Task inputs below:
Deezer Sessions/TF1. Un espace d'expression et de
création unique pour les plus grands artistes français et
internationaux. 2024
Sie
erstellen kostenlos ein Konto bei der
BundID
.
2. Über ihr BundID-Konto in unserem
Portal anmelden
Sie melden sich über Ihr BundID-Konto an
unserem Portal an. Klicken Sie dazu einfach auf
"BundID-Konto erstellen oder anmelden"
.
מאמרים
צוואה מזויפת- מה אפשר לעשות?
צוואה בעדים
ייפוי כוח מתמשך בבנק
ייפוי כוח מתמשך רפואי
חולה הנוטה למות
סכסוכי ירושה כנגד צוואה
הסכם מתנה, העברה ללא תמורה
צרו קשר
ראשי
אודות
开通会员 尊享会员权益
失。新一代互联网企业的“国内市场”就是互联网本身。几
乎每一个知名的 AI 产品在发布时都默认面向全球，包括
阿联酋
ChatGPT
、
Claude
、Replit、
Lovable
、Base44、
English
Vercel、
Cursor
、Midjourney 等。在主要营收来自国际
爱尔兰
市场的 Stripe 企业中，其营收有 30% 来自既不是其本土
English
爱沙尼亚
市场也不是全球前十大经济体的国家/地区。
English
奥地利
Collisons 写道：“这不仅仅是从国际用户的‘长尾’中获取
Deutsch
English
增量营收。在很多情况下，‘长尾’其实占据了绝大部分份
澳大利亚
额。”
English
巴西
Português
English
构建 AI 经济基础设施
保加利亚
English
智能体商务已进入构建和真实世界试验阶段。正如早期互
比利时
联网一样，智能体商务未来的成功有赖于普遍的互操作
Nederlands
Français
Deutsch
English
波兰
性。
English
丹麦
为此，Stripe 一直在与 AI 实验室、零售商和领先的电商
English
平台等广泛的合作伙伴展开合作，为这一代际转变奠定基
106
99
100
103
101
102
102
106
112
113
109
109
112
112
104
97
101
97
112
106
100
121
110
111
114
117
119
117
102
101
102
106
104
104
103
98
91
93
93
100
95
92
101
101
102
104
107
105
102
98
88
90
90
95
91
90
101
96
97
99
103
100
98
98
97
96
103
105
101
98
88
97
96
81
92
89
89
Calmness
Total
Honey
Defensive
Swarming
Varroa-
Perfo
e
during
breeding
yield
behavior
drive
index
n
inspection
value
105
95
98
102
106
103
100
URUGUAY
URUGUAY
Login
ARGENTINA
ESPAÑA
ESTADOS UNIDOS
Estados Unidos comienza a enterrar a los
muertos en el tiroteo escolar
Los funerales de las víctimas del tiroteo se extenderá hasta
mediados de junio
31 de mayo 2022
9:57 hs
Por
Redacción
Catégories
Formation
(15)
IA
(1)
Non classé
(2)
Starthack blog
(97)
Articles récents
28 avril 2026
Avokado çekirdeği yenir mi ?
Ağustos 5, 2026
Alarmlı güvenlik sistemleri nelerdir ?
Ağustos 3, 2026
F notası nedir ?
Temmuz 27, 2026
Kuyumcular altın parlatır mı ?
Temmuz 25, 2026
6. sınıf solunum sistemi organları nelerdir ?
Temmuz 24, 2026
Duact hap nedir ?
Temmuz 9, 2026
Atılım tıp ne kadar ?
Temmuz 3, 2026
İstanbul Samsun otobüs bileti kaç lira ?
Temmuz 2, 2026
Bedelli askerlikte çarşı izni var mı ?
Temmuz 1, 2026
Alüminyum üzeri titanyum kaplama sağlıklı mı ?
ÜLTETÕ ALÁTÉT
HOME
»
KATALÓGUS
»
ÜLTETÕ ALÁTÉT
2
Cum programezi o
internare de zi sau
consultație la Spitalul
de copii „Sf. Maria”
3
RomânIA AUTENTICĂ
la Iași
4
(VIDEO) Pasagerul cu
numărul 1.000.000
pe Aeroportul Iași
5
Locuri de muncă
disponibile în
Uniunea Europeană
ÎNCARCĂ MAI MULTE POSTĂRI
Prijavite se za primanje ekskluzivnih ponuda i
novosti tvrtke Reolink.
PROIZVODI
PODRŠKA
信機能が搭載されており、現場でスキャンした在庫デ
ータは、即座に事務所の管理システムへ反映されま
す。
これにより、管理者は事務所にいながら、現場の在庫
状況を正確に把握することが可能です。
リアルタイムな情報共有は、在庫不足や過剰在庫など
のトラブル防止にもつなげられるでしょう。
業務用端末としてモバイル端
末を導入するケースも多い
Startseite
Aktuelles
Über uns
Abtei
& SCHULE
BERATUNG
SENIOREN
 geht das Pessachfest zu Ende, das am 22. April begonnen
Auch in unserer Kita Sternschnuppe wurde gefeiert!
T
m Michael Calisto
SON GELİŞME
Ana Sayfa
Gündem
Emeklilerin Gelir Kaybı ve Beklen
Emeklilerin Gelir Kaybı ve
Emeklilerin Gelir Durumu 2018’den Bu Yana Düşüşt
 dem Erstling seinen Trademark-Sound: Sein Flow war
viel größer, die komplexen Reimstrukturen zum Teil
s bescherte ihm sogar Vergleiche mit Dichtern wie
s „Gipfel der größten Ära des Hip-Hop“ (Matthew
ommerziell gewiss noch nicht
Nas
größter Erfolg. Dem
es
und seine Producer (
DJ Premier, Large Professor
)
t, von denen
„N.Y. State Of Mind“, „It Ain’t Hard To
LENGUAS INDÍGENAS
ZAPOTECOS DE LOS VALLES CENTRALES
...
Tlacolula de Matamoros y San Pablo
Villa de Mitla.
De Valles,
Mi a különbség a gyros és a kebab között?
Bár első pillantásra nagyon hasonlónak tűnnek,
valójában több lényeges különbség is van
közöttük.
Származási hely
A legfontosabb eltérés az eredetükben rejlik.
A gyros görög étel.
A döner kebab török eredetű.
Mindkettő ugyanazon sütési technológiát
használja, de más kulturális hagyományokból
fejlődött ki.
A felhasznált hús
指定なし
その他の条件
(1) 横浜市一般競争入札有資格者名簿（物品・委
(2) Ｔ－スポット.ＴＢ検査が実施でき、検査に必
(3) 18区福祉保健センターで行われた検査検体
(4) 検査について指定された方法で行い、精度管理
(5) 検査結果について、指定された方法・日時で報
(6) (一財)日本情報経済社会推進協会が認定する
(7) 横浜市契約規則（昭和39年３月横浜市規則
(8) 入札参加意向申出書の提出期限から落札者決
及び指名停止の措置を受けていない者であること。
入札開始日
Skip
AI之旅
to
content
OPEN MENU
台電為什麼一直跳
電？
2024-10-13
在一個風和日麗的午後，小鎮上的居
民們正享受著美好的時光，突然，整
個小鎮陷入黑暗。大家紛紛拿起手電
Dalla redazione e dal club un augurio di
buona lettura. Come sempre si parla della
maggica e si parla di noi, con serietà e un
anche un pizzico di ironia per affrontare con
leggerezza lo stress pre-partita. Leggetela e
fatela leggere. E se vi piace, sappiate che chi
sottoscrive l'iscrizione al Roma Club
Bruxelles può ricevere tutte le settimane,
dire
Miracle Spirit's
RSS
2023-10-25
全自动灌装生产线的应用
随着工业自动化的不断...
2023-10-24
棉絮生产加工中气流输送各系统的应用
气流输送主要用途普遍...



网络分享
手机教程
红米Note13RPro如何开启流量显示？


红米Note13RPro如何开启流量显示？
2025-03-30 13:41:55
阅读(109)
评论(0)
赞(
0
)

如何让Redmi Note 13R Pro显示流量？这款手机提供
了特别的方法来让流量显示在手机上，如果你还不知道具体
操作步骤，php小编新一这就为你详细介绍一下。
End of Task inputs.
> [Try it] Copy the lines of the data above exactly as written, beginning with the line containing "Emeklilerin Gelir Durumu" and ending with the line containing "anche un pizzico di ironia per affrontare con", and leave out all other lines.

> [Result]
Emeklilerin Gelir Durumu 2018’den Bu Yana Düşüşt
 dem Erstling seinen Trademark-Sound: Sein Flow war
viel größer, die komplexen Reimstrukturen zum Teil
s bescherte ihm sogar Vergleiche mit Dichtern wie
s „Gipfel der größten Ära des Hip-Hop“ (Matthew
ommerziell gewiss noch nicht
Nas
größter Erfolg. Dem
es
und seine Producer (
DJ Premier, Large Professor
)
t, von denen
„N.Y. State Of Mind“, „It Ain’t Hard To
LENGUAS INDÍGENAS
ZAPOTECOS DE LOS VALLES CENTRALES
...
Tlacolula de Matamoros y San Pablo
Villa de Mitla.
De Valles,
Mi a különbség a gyros és a kebab között?
Bár első pillantásra nagyon hasonlónak tűnnek,
valójában több lényeges különbség is van
közöttük.
Származási hely
A legfontosabb eltérés az eredetükben rejlik.
A gyros görög étel.
A döner kebab török eredetű.
Mindkettő ugyanazon sütési technológiát
használja, de más kulturális hagyományokból
fejlődött ki.
A felhasznált hús
指定なし
その他の条件
(1) 横浜市一般競争入札有資格者名簿（物品・委
(2) Ｔ－スポット.ＴＢ検査が実施でき、検査に必
(3) 18区福祉保健センターで行われた検査検体
(4) 検査について指定された方法で行い、精度管理
(5) 検査結果について、指定された方法・日時で報
(6) (一財)日本情報経済社会推進協会が認定する
(7) 横浜市契約規則（昭和39年３月横浜市規則
(8) 入札参加意向申出書の提出期限から落札者決
及び指名停止の措置を受けていない者であること。
入札開始日
Skip
AI之旅
to
content
OPEN MENU
台電為什麼一直跳
電？
2024-10-13
在一個風和日麗的午後，小鎮上的居
民們正享受著美好的時光，突然，整
個小鎮陷入黑暗。大家紛紛拿起手電
Dalla redazione e dal club un augurio di
buona lettura. Come sempre si parla della
maggica e si parla di noi, con serietà e un
anche un pizzico di ironia per affrontare con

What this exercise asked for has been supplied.